Sunday, December 31, 2006

Saddam, Farewell, Auf Wiedersehen, Goodbye...

He's gone. (See it on video below.) Not a moment to soon, and a good many too late.

Although I'm somewhere in the middle on the death penalty in most cases, and I can't deny feeling the whole build up in the media was a bit macabre, this one was a pretty clear-cut. There will probably be an upswing in violence, but my guess is it will be temporary.

Of course the multi-sourced insurgents won't simply go away now that Hussein is gone, but it's hard not to think that fewer of ours might have perished had they shot him in the spider hole and been done with it.

A bone to pick: Hey, Drudge, do you really think your headline, "Hussein Video Grips Iraq; Attacks Go On..." matches the following story's content? (quoted in full from the NY Times only to show how misleading Drudge's headline is):

December 31, 2006

On the Gallows, Curses for U.S. and ‘Traitors’
By MARC SANTORA

BAGHDAD, Dec. 30 — Saddam Hussein never bowed his head, until his neck snapped. His last words were equally defiant.

“Down with the traitors, the Americans, the spies and the Persians.”

The final hour of Iraq’s former ruler began about 5 a.m., when American troops escorted him from Camp Cropper, near the Baghdad airport, to Camp Justice, another American base at the heart of the city.

There, he was handed over to a newly trained unit of the Iraqi National Police, with whom he would later exchange curses. Iraq took full custody of Mr. Hussein at 5:30 a.m.

Two American helicopters flew 14 witnesses from the Green Zone to the execution site — a former headquarters of the Istikhbarat, the deposed government’s much feared military intelligence outfit, now inside the American base.
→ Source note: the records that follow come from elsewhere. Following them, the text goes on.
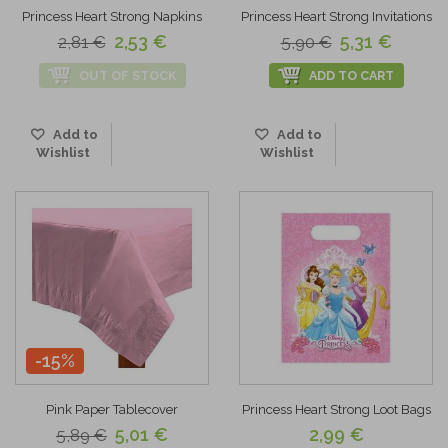
Princess Heart Strong Napkins
Princess Heart Strong Invitations
2,53 €
5,31 €
2,81 €
5,90 €
OUT OF STOCK
ADD TO CART
Add to
Add to
Wishlist
Wishlist
-15%
Pink Paper Tablecover
Princess Heart Strong Loot Bags
5,01 €
2,99 €
5,89 €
Mr. Hussein was escorted into the room where the gallows, with its red railing, stood, greeted at the door by three masked executioners known as ashmawi. Several of the witnesses present — including Munkith al-Faroun, the deputy prosecutor for the court; Munir Haddad, the deputy chief judge for the Iraqi High Tribunal; and Sami al-Askari, a member of Parliament — described in detail how the execution unfolded and independently recounted what was said.

To protect himself from the bitter cold before dawn during the short trip, Mr. Hussein wore a 1940s-style wool cap, a scarf and a long black coat over a white collared shirt.

His executioners wore black ski masks, but Mr. Hussein could still see their deep brown skin and hear their dialects, distinct to the Shiite southern part of the country, where he had so brutally repressed two separate uprisings.

The small room had a foul odor. It was cold, had bad lighting and a sad, melancholic atmosphere. With the witnesses and 11 other people — including guards and the video crew — it was cramped.

Mr. Hussein’s eyes darted about, trying to take in just who was going to put an end to him. The executioners took his hat and his scarf.

Mr. Hussein, whose hands were bound in front of him, was taken to the judge’s room next door. He followed each order he was given.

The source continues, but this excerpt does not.